A Comparison of Depictions of the Imperial Chinese Worldview: Ge and Wang

Both Zhaoguang Ge and Edward Wang discuss in their respective articles the development of the Chinese worldview throughout the imperial period. They both follow how China sees itself geographically and ethnically within Asia, and within the wider international system, as represented through historical writings from the pre-Qin era (pre-221 B.C.E.) to the Qing dynasty (1644-1911 A.D.).

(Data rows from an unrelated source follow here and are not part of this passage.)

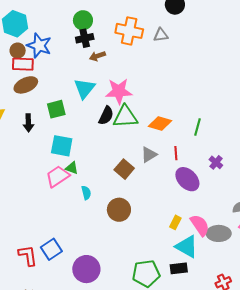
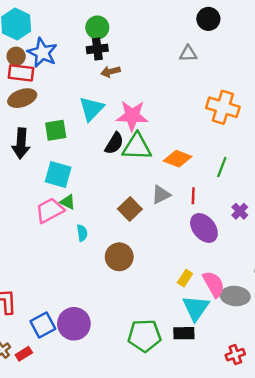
orange cross: (129, 31) -> (223, 107), moved
black arrow: (28, 123) -> (21, 143), size x1.4
cyan triangle: (187, 247) -> (196, 308), turned 30
blue square: (51, 249) -> (43, 325), moved

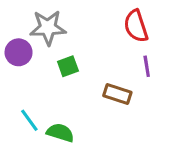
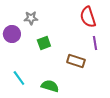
gray star: (48, 28) -> (31, 18), size x0.6
green semicircle: (60, 133) -> (50, 86), moved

Ge comments that the first stage of developing a Chinese ‘worldview’ in its traditional historiography takes place during the Han dynasty (206-220 B.C.E.). During this time, Sima Qian and the Shiji had great influence, but Ge argues almost all Han historians “failed to transcend their own ethnocentrism” (2020: 3), and perceptions of the world remained China-centred. Similarly to Ge, Wang highlights the China-focused, hierarchical early Chinese worldview that judged external peoples along their own moral and social lines (1999: 287). However, Wang further reveals that the relationship between the Han and non-Han peoples was complex; the efforts and input of both came together to form the Chinese worldview as it changed over time (1999: 289).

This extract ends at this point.